At the same time, simple though it be, it has Law and Reason at the back of it, like everything else. The ancient Egyptians seem to have had clearer ideas on this subject than we have. "The name was to the Egyptians the _idea_ of the thing, without which it could not exist, and the knowledge of which therefore gave power over that which answered to it." "The _idea_ of the thing represented its _soul_."[2] This is the same conception as the "archetypal ideas" of Plato, only carried further, so as to apply, not only to classes, but to each individual of the class, and, as we shall see later, there is a good deal of truth in it.
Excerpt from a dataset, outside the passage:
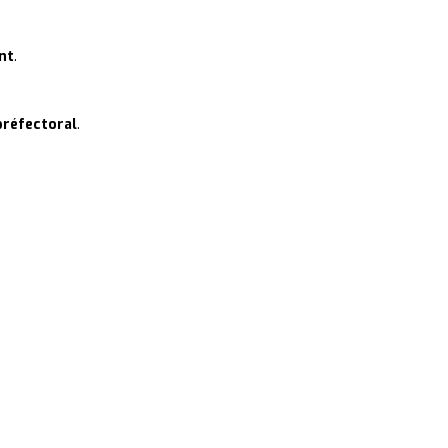
nt
.
préfectoral
.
Put broadly, the conception is this--every external fact must have a spiritual origin, an internal energizing principle, which causes it to exist in the particular form in which it does. The outward fact is called the Phenomenon, and the corresponding inward principle is called the Noumenon. The dictionary definition of these two words is as follows: "Phenomenon--the appearance which anything makes to our consciousness as distinguished from what it is in itself." "Noumenon--an unknown and unknowable substance or thing as it is in itself--the opposite to the Phenomenon or form through which it becomes known to the senses or the understanding" (Chambers' Twentieth Century Dictionary). Whether the dictionary be right in saying that the "noumena" of things are entirely unknowable, the reader must decide for himself; but the present book is an attempt to learn something about the "noumena" of things in general, and of ourselves in particular, and what I want to convey is, that the "noumenon" of anything is its essence, _in terms of the Universal Energy and the Universal Substance, in their relation to the particular Form in question_. Probably the Latin word "Nomen," a Name, is derived from this Greek word, and in this sense everything has its "hidden name"; and the region in which Thought-Power works, is this region of spiritual beginnings. It deals with "hidden names"--that inward essence which determines the outward form of things, persons, and circumstances alike; and it is in order to make this clearer, that I have commenced by sketching briefly the general principles of Substance and Energy as now recognized by modern science.